В то время «тёмные стороны русской жизни» уже не очень удивляли меня, но всё-таки почти каждая деревня ошеломляла, показывая картины чрезмерно оригинальные. Кажется, в Клетнях парни, провожая домой трёх девиц соседней деревни, загнули им юбки на головы, завязали подолы над головами лыком, — это называлось «сделать тюльпан», — связали им руки и в этом виде оставили в поле; девицы кое-как добрались до околицы деревни, взбунтовали своих парней, братьев, отцов, те вооружились кольями, пошли войной на обидчиков, и война не разразилась только потому, что хмельное войско обиженных устроило междоусобный бой.
По утрам в Каргузе играл на свирели пастух, прозванный за скотоложство Тёлкин Муж, играл он чудесно, «хватая за сердце», знал множество удивительных мелодий, старинных песен. Было ему лет полсотни; курчавый, седовласый, с выпуклым лбом, увеличенным лысиной, он казался красавцем, умником, и глаза у него были приятные, какие-то особенно ясные и вдумчивые.
В скотоложство его я не поверил.
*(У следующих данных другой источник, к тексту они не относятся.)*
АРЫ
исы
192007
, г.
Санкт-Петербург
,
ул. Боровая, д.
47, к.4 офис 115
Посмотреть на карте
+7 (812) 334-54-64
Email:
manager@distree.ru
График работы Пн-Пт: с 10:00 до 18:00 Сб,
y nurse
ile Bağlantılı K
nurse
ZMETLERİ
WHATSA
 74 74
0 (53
Но как-то вечером около мельницы-ветрянки он стал рассказывать парням сказки, изумительно жуткие своим цинизмом, и меня особенно поразила одна из них: святые — хитрый Николай Мирликийский и пьяница Касьян — жили с деревенской бобылкой, искусно обманывая друг друга, но в конце концов Касьян уличил Николая Чудотворца и жестоко избил его; тогда бог наказал Касьяна, лишив его «именин», — Касьянов день празднуется церковью в четыре года раз, а Николин день — два раза в год.
До того, как услыхать эту сказку из уст пастуха, я читал её в каком-то сборнике, кажется, в белорусском Романова; там ссора святых изображалась, конечно, иначе, повод ссоры был другой, но и там и здесь от этой сказки веяло глубокой, языческой древностью. Я решил, что пастух сам переделал старинную сказку, она стала остроумнее, смешнее, и это очень подняло пастуха в моих глазах.
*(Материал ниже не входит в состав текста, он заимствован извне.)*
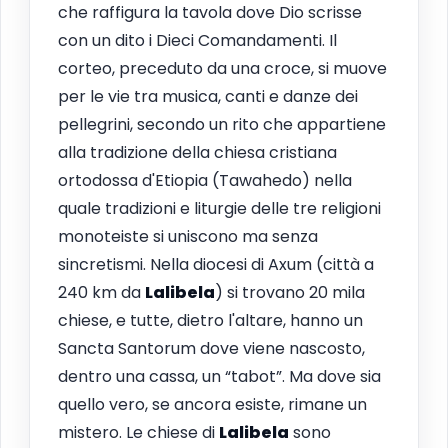
che raffigura la tavola dove Dio scrisse
con un dito i Dieci Comandamenti. Il
corteo, preceduto da una croce, si muove
per le vie tra musica, canti e danze dei
pellegrini, secondo un rito che appartiene
alla tradizione della chiesa cristiana
ortodossa d'Etiopia (Tawahedo) nella
quale tradizioni e liturgie delle tre religioni
monoteiste si uniscono ma senza
sincretismi. Nella diocesi di Axum (città a
240 km da
Lalibela
) si trovano 20 mila
chiese, e tutte, dietro l'altare, hanno un
Sancta Santorum dove viene nascosto,
dentro una cassa, un “tabot”. Ma dove sia
quello vero, se ancora esiste, rimane un
mistero. Le chiese di
Lalibela
sono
Но приятель мой Осип Шатунов, вздохнув, угрюмо упрекнул сказочника:
— Умный ты, Никита, а вот — зачем пакостник?
Пастух, весело подмигивая, ответил:
— Какая же пакость? Что девка, что овца — с одного сладка конца! Овца не бает — никто не страдает. И несколько минут он, под общий хохот, говорил грязные, потрясающе циничные вещи.
В Собакине, на улице, на глазах всей деревни, староста бил и топтал ногами своего пасынка, мальчишку лет двенадцати, таскал по земле за волосы его мать, красивую и бойкую женщину, — ни одна «душа» из сотни не заступилась за них, попробовал вмешаться товарищ мой Артюшка, но и ему «попало» — не лезь в семейное дело!
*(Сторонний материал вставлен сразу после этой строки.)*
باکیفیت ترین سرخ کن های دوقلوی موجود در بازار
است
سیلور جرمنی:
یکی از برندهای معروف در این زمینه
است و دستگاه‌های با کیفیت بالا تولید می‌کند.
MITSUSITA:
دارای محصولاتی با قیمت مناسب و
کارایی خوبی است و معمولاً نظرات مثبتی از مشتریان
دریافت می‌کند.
В каком-то небольшом селе на второй день пасхи избили мужика, он помер. Жена его по ночам ходила на погост и, сидя у могилы, плакала. Сердобольные люди собирались смотреть на неё; стоят под вётлами двое мужиков, три бабы, смотрят и слушают тихий вой. Погост маленький, весь зарос сорняком, вспух могилами, некоторые из них провалились, обнажив ржавую, железную землю, одна из вётел наклонилась к земле, точно падая, среди серого бурьяна разбрелись кресты, как пьяные, — стоят, размахнув руками, не решаясь упасть. Баба сидела на сырой земле согнувшись, похожая на бесформенный узел тряпья. Странно и жутко было слушать её тихонький, приглушенный вой. Одна из женщин сказала мстительно:
— Пускай поплачет — от её муженька тоже плакали!
Потом рядом со мною пробормотал какой-то худенький мужик:
— Бабе — легко, а вот мужик — он плакать не умеет! У него от слёз водянка бывает.
«Пейзаж и жанр» такого рода надолго, на всю жизнь оставляли памятную царапину где-то «в сердце». Какие тоскливые, холодные ночи приходилось переживать с Артюшкой, сидя до рассвета за деревней, у «магазеи»! Даже и теперь, вспоминая об этом, точно поднимаешь тяжесть не по силам. Смутно помню сквозь пёстрый сумрак прожитого: серенький туман апрельской ночи, горбатые поля, какие-то лысые шишки земли, чёрные деревья, избы, точно кучи мусора, и суконное небо с обломком луны над мельницей-ветрянкой. Артём ненавидел деревню, говорил о ней матерно, стуча кулаками в грудь, — он был парень нервозный, даже с признаками истерии. Я советовал ему:
— Уходи!
— Куда? — спрашивал он. — В босяки, что ли?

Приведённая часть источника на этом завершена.